# Falsely accused of impaired driving?!



## Blakehalen (Oct 13, 2017)

Yep so picked up some asshole then I got hit with my account being on hold because I was supposedly " impaired" this was around noon today. So I went straight to the green light hub in Nashville. So now my support messages is showing in green "resolved" I'm trying to figure out what the hell is resolved because my account is still deactivated for the time being. Anyone had this problem?


----------



## tohunt4me (Nov 23, 2015)

Blakehalen said:


> Yep so picked up some asshole then I got hit with my account being on hold because I was supposedly " impaired" this was around noon today. So I went straight to the green light hub in Nashville. So now my support messages is showing in green "resolved" I'm trying to figure out what the hell is resolved because my account is still deactivated for the time being. Anyone had this problem?


They have Resolved that you are screwed


----------



## Uber20%er (Jan 21, 2017)

Went thru same BS that finally ended 72 hours later! Work graveyard in Los Angeles and after hours full of druggies.
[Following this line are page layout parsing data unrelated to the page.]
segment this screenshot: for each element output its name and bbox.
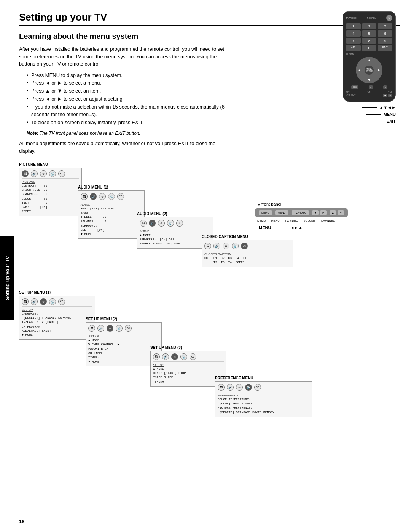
audio2-menu-title: AUDIO MENU (2) — [137, 212, 213, 216]
setup3-label: SET UP — [153, 363, 224, 367]
all-menu-text: All menu adjustments are saved automatic… — [19, 140, 232, 155]
setup-icon: 📡 — [49, 170, 56, 177]
cc-menu-box: CLOSED CAPTION MENU 🖼 🔊 ⚙ 📡 CC CLOSED CA… — [202, 235, 293, 267]
list-item: Press MENU to display the menu system. — [27, 72, 232, 80]
remote-area: TV/VIDEO RECALL ⏻ 1 2 3 4 5 6 7 8 9 +10 … — [312, 11, 396, 123]
list-item: Press ▲ or ▼ to select an item. — [27, 87, 232, 95]
btn-100[interactable]: +10 — [346, 45, 361, 51]
page-number: 18 — [19, 519, 24, 524]
picture-label: PICTURE — [22, 180, 79, 184]
ch-down[interactable]: ▼ — [383, 94, 387, 97]
ch-up[interactable]: ▲ — [330, 210, 336, 215]
picture-icon2: 🖼 — [81, 193, 88, 200]
settings-icon2: ⚙ — [99, 193, 106, 200]
intro-text: After you have installed the batteries a… — [19, 45, 232, 68]
bullet-list: Press MENU to display the menu system. P… — [19, 72, 232, 127]
picture-icon: 🖼 — [22, 170, 29, 177]
btn-6[interactable]: 6 — [378, 30, 392, 37]
cc-label: CLOSED CAPTION — [204, 252, 290, 256]
audio1-label: AUDIO — [81, 203, 142, 206]
btn-3[interactable]: 3 — [378, 23, 392, 29]
tv-panel-box: DEMO MENU TV/VIDEO ◄ ► ▲ ▼ — [255, 208, 348, 217]
audio2-label: AUDIO — [140, 230, 210, 233]
btn-5[interactable]: 5 — [362, 30, 377, 37]
btn-1[interactable]: 1 — [346, 23, 361, 29]
audio2-content: ▲ MORE SPEAKERS: [ON] OFF STABLE SOUND [… — [140, 233, 210, 246]
btn-9[interactable]: 9 — [378, 38, 392, 44]
tv-video-button[interactable]: TV/VIDEO — [292, 210, 309, 215]
remote-annotations: ▲▼◄► MENU EXIT — [362, 105, 396, 123]
note-text: Note: The TV front panel does not have a… — [27, 131, 225, 136]
list-item: Press ◄ or ► to select or adjust a setti… — [27, 95, 232, 103]
list-item: To close an on-screen display instantly,… — [27, 119, 232, 127]
menu-button-panel[interactable]: MENU — [275, 210, 288, 215]
arrows-annotation: ▲▼◄► — [379, 105, 396, 110]
power-button[interactable]: ⏻ — [386, 15, 392, 21]
cc-icon: CC — [58, 170, 65, 177]
preference-content: COLOR TEMPERATURE: [COOL] MEDIUM WARM PI… — [218, 397, 309, 414]
tv-video-label: TV/VIDEO — [346, 17, 357, 19]
audio1-menu-title: AUDIO MENU (1) — [78, 185, 145, 189]
audio1-menu-box: AUDIO MENU (1) 🖼 🔊 ⚙ 📡 CC AUDIO MTS: [ST… — [78, 185, 145, 239]
tv-front-panel-area: TV front panel DEMO MENU TV/VIDEO ◄ ► ▲ … — [255, 202, 396, 230]
cc-content: CC: C1 C2 C3 C4 T1 T2 T3 T4 [OFF] — [204, 256, 290, 264]
setup1-content: LANGUAGE: [ENGLISH] FRANCAIS ESPANOL TV/… — [22, 312, 92, 337]
btn-ent[interactable]: ENT — [378, 45, 392, 51]
setup2-label: SET UP — [88, 335, 159, 338]
exit-annotation: EXIT — [387, 119, 396, 123]
minus-button[interactable]: - — [383, 85, 387, 89]
sidebar-tab: Setting up your TV — [0, 236, 14, 320]
demo-button[interactable]: DEMO — [259, 210, 272, 215]
audio-icon2: 🔊 — [90, 193, 97, 200]
plus-button[interactable]: + — [369, 85, 373, 89]
preference-menu-title: PREFERENCE MENU — [215, 376, 314, 380]
setup3-menu-title: SET UP MENU (3) — [150, 345, 230, 350]
vol-right[interactable]: ► — [320, 210, 327, 215]
audio-icon: 🔊 — [31, 170, 38, 177]
btn-7[interactable]: 7 — [346, 38, 361, 44]
recall-label: RECALL — [367, 17, 376, 19]
menu-annotation: MENU — [384, 112, 396, 117]
setup2-content: ▲ MORE V-CHIP CONTROL ► FAVORITE CH CH L… — [88, 338, 159, 364]
preference-label: PREFERENCE — [218, 394, 309, 397]
btn-4[interactable]: 4 — [346, 30, 361, 37]
picture-content: CONTRAST 50 BRIGHTNESS 50 SHARPNESS 50 C… — [22, 184, 79, 213]
setup2-menu-title: SET UP MENU (2) — [86, 317, 166, 321]
panel-bottom-labels: MENU ◄►▲ — [255, 225, 396, 230]
setup-icon2: 📡 — [108, 193, 115, 200]
number-grid: 1 2 3 4 5 6 7 8 9 +10 0 ENT — [346, 23, 392, 51]
ch-down-panel[interactable]: ▼ — [338, 210, 344, 215]
cc-icon2: CC — [117, 193, 124, 200]
panel-button-labels: DEMO MENU TV/VIDEO VOLUME CHANNEL — [255, 219, 396, 222]
btn-0[interactable]: 0 — [362, 45, 377, 51]
tv-panel-label: TV front panel — [255, 202, 396, 206]
setup1-menu-title: SET UP MENU (1) — [19, 290, 99, 294]
menu-enter-button[interactable]: MENUENTER — [365, 66, 374, 75]
fav-button[interactable]: FAV — [351, 85, 358, 89]
picture-menu-title: PICTURE MENU — [19, 162, 86, 166]
setup1-label: SET UP — [22, 308, 92, 312]
arrows-label-panel: ◄►▲ — [290, 225, 303, 230]
vol-left[interactable]: ◄ — [312, 210, 319, 215]
btn-8[interactable]: 8 — [362, 38, 377, 44]
cc-menu-title: CLOSED CAPTION MENU — [202, 235, 293, 239]
setup3-content: ▲ MORE DEMO: [START] STOP IMAGE SHAPE: [… — [153, 367, 224, 384]
btn-2[interactable]: 2 — [362, 23, 377, 29]
audio1-content: MTS: [STR] SAP MONO BASS TREBLE 50 BALAN… — [81, 206, 142, 236]
preference-menu-box: PREFERENCE MENU 🖼 🔊 ⚙ 📡 CC PREFERENCE CO… — [215, 376, 314, 417]
list-item: Press ◄ or ► to select a menu. — [27, 79, 232, 87]
picture-menu-box: PICTURE MENU 🖼 🔊 ⚙ 📡 CC PICTURE CONTRAST… — [19, 162, 86, 216]
vol-down[interactable]: ▼ — [388, 94, 392, 97]
settings-icon: ⚙ — [40, 170, 47, 177]
dpad-area: ▲ ▼ ◄ ► MENUENTER — [346, 57, 392, 83]
menu-label-panel: MENU — [259, 225, 271, 230]
list-item: If you do not make a selection within 15… — [27, 103, 232, 119]
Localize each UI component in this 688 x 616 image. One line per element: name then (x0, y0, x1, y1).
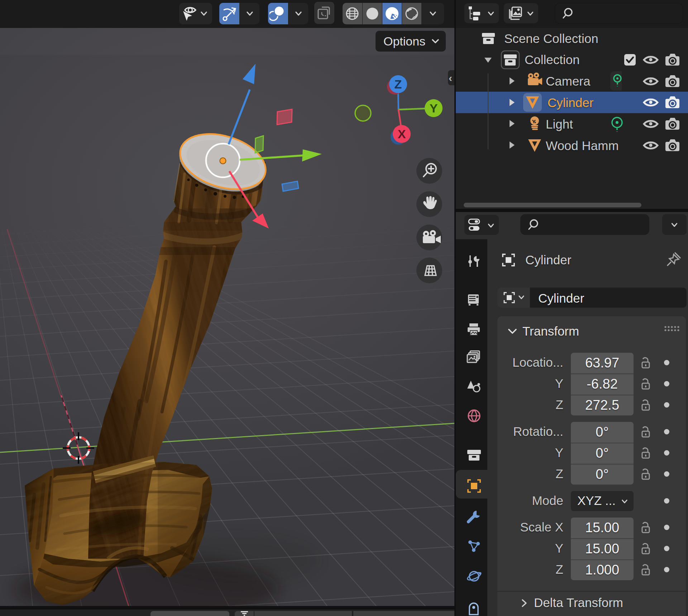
svg-text:X: X (398, 127, 406, 141)
svg-text:Z: Z (395, 77, 402, 91)
svg-text:Y: Y (430, 101, 438, 115)
svg-text:‹: ‹ (449, 72, 452, 84)
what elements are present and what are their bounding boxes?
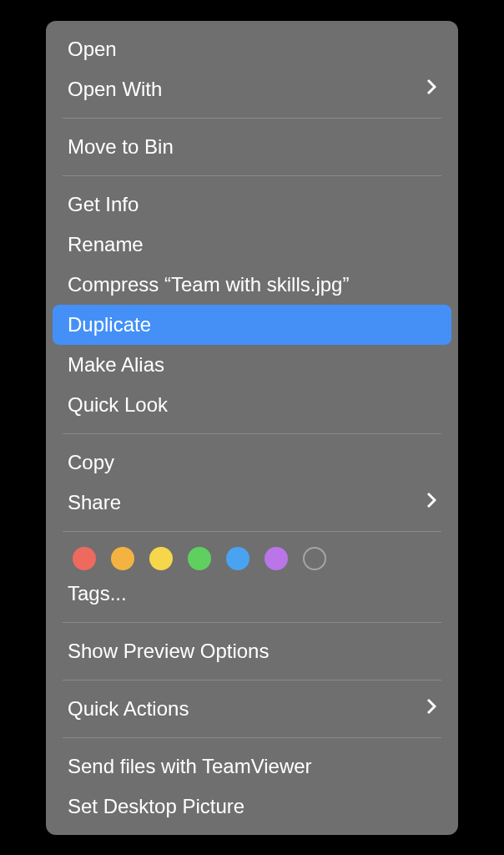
divider xyxy=(63,531,441,532)
chevron-right-icon xyxy=(426,488,436,516)
divider xyxy=(63,737,441,738)
menu-item-label: Make Alias xyxy=(68,350,164,380)
divider xyxy=(63,622,441,623)
divider xyxy=(63,680,441,680)
menu-item-duplicate[interactable]: Duplicate xyxy=(53,305,451,345)
menu-item-tags[interactable]: Tags... xyxy=(46,574,458,614)
menu-item-label: Get Info xyxy=(68,190,139,220)
menu-item-label: Share xyxy=(68,488,121,518)
menu-item-copy[interactable]: Copy xyxy=(46,443,458,483)
menu-item-quick-look[interactable]: Quick Look xyxy=(46,385,458,425)
menu-item-rename[interactable]: Rename xyxy=(46,225,458,265)
menu-item-label: Quick Actions xyxy=(68,694,189,724)
menu-item-label: Open xyxy=(68,34,117,64)
menu-item-open-with[interactable]: Open With xyxy=(46,69,458,109)
tag-orange[interactable] xyxy=(111,547,134,570)
menu-item-label: Send files with TeamViewer xyxy=(68,751,312,782)
menu-item-label: Open With xyxy=(68,74,162,104)
menu-item-label: Tags... xyxy=(68,579,127,609)
menu-item-label: Duplicate xyxy=(68,310,151,340)
tag-red[interactable] xyxy=(73,547,96,570)
tags-color-row xyxy=(46,540,458,574)
menu-item-share[interactable]: Share xyxy=(46,483,458,523)
tag-purple[interactable] xyxy=(265,547,288,570)
menu-item-set-desktop-picture[interactable]: Set Desktop Picture xyxy=(46,787,458,827)
menu-item-compress[interactable]: Compress “Team with skills.jpg” xyxy=(46,265,458,305)
menu-item-show-preview-options[interactable]: Show Preview Options xyxy=(46,631,458,671)
tag-add-custom[interactable] xyxy=(303,547,326,570)
menu-item-label: Copy xyxy=(68,448,114,478)
tag-blue[interactable] xyxy=(226,547,249,570)
context-menu: Open Open With Move to Bin Get Info Rena… xyxy=(46,21,458,835)
menu-item-make-alias[interactable]: Make Alias xyxy=(46,345,458,385)
chevron-right-icon xyxy=(426,75,436,103)
chevron-right-icon xyxy=(426,695,436,722)
divider xyxy=(63,175,441,176)
divider xyxy=(63,118,441,119)
menu-item-label: Compress “Team with skills.jpg” xyxy=(68,270,349,300)
menu-item-label: Move to Bin xyxy=(68,132,174,162)
menu-item-label: Quick Look xyxy=(68,390,168,420)
menu-item-label: Rename xyxy=(68,230,144,260)
menu-item-send-files-teamviewer[interactable]: Send files with TeamViewer xyxy=(46,746,458,787)
tag-yellow[interactable] xyxy=(149,547,173,570)
menu-item-label: Show Preview Options xyxy=(68,636,269,666)
divider xyxy=(63,433,441,434)
tag-green[interactable] xyxy=(188,547,211,570)
menu-item-open[interactable]: Open xyxy=(46,29,458,69)
menu-item-quick-actions[interactable]: Quick Actions xyxy=(46,689,458,729)
menu-item-label: Set Desktop Picture xyxy=(68,792,244,822)
menu-item-get-info[interactable]: Get Info xyxy=(46,185,458,225)
menu-item-move-to-bin[interactable]: Move to Bin xyxy=(46,127,458,167)
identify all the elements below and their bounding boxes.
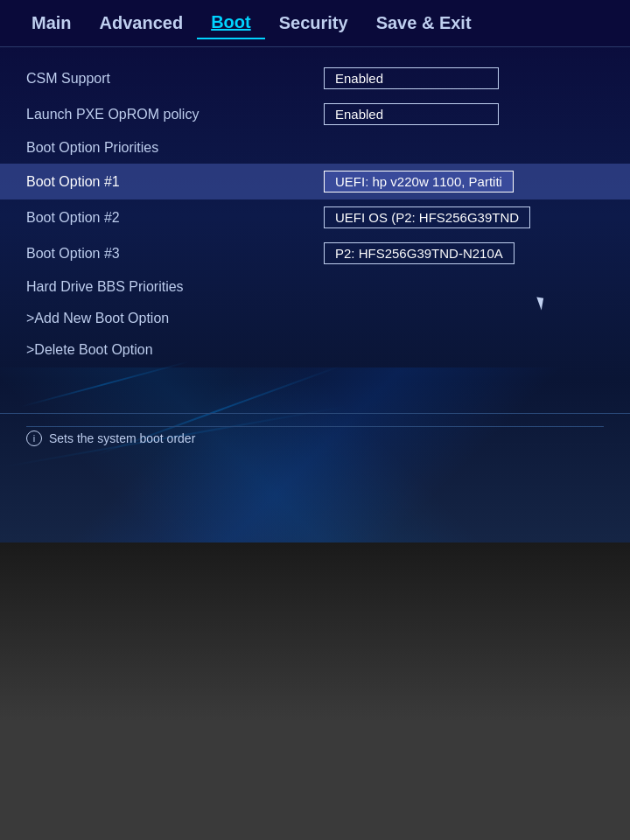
boot-option-3-value[interactable]: P2: HFS256G39TND-N210A — [324, 242, 514, 264]
launch-pxe-label: Launch PXE OpROM policy — [26, 107, 324, 122]
bios-content: CSM Support Enabled Launch PXE OpROM pol… — [0, 47, 630, 379]
boot-option-1-label: Boot Option #1 — [26, 174, 324, 190]
menu-item-security[interactable]: Security — [265, 8, 362, 38]
csm-support-row[interactable]: CSM Support Enabled — [26, 60, 604, 96]
menu-bar: Main Advanced Boot Security Save & Exit — [0, 0, 630, 47]
add-boot-option-row[interactable]: >Add New Boot Option — [26, 303, 604, 334]
boot-option-3-label: Boot Option #3 — [26, 246, 324, 262]
boot-priorities-label: Boot Option Priorities — [26, 140, 324, 156]
csm-support-label: CSM Support — [26, 71, 324, 87]
menu-item-advanced[interactable]: Advanced — [86, 8, 198, 38]
boot-priorities-row: Boot Option Priorities — [26, 132, 604, 164]
hdd-bbs-label: Hard Drive BBS Priorities — [26, 279, 324, 295]
menu-item-boot[interactable]: Boot — [197, 7, 265, 39]
boot-option-2-value[interactable]: UEFI OS (P2: HFS256G39TND — [324, 206, 530, 228]
laptop-bezel: /ISUS esc zz f1 ✈ f2 ⊞ f3 ☼ f4 — [0, 542, 630, 840]
csm-support-value[interactable]: Enabled — [324, 67, 499, 89]
menu-item-save-exit[interactable]: Save & Exit — [362, 8, 486, 38]
boot-option-2-row[interactable]: Boot Option #2 UEFI OS (P2: HFS256G39TND — [26, 200, 604, 235]
add-boot-option-label[interactable]: >Add New Boot Option — [26, 311, 324, 326]
bios-screen: Main Advanced Boot Security Save & Exit … — [0, 0, 630, 542]
menu-item-main[interactable]: Main — [18, 8, 86, 38]
info-bar: i Sets the system boot order — [0, 413, 630, 455]
launch-pxe-row[interactable]: Launch PXE OpROM policy Enabled — [26, 96, 604, 132]
boot-option-1-row[interactable]: Boot Option #1 UEFI: hp v220w 1100, Part… — [0, 164, 630, 200]
info-text-row: i Sets the system boot order — [26, 430, 604, 446]
boot-option-3-row[interactable]: Boot Option #3 P2: HFS256G39TND-N210A — [26, 235, 604, 271]
launch-pxe-value[interactable]: Enabled — [324, 103, 499, 125]
info-icon: i — [26, 430, 42, 446]
info-text-label: Sets the system boot order — [49, 431, 195, 445]
boot-option-2-label: Boot Option #2 — [26, 210, 324, 226]
info-divider — [26, 426, 604, 427]
hdd-bbs-row[interactable]: Hard Drive BBS Priorities — [26, 271, 604, 303]
delete-boot-option-label[interactable]: >Delete Boot Option — [26, 342, 324, 358]
delete-boot-option-row[interactable]: >Delete Boot Option — [26, 334, 604, 366]
boot-option-1-value[interactable]: UEFI: hp v220w 1100, Partiti — [324, 171, 514, 192]
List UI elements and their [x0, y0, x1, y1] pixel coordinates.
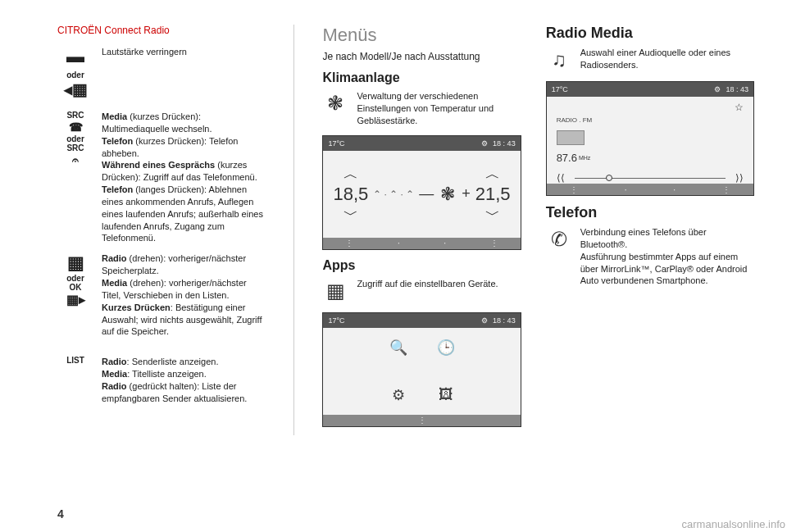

Airport trips start bout 4am here so some unhappy pax claimed I smelled of 420 & impaired, funny don't remember anyone "life in danger" demand I stop, get out n request another ride! Next night I do three trips & log off for sec. Bingo!!! Deactivated from what customer service said 24-48 hours...all bs bro. And that investigation, lol. More bs, try reaching out to your "partners" biggest joke of them all. Round 6K trips, nearing three years service, 4.94 lifetime rating gets you nothing!!!


----------



## TheAntMiami (Oct 10, 2016)

Uber20%er said:


> Went thru same BS that finally ended 72 hours later! Work graveyard in Los Angeles and after hours full of druggies. Airport trips start bout 4am here so some unhappy pax claimed I smelled of 420 & impaired, funny don't remember anyone "life in danger" demand I stop, get out n request another ride! Next night I do three trips & log off for sec. Bingo!!! Deactivated from what customer service said 24-48 hours...all bs bro. And that investigation, lol. More bs, try reaching out to your "partners" biggest joke of them all. Round 6K trips, nearing three years service, 4.94 lifetime rating gets you nothing!!!


Why do you continue with this nonsense and disrespect?


----------



## uberchimp (Apr 8, 2016)

that’s bery common, lot of pax are holes, expose that passenger, post name and everything you know about it, probably antifa suporter, if you the name google it and get pic and post it.


----------



## robert spahn (Jan 9, 2018)

I was falsely accused of impaired driving from a customer while driving for Uber last night. I am suspended for 48 hours and have no idea of who made the complaint. Uber has not called me to ask my side of the story. I really needed to work this week and they hit me with this. I don't drink or use drugs.
I have a 4.7 driver rating, 35 driver compliments, speed and braking always at 100%. I feel very sad and betrayed by Uber. I don't know what to do. Maybe I should consider driving for Lyft and Uber. If anyone has any advice or experience on how I can fight this thing please let me know.


----------



## Ubertimes (Apr 30, 2016)

robert spahn said:


> I was falsely accused of impaired driving from a customer while driving for Uber last night. Am suspended for 48 hours and have no idea of who made the complaint. Uber has not called me to ask my side of the story. I really needed to work this week and they hit me with this. I don't drink or use drugs.
> I have a 4.7 driver rating, 35 driver complements speed and braking always at 100%. I feel vary sad and betrayed by Uber. I don't know what to do maybe I should consider driving for Lyft and Uber. If anyone has any advice or experience on how I can fight this thing please let me know.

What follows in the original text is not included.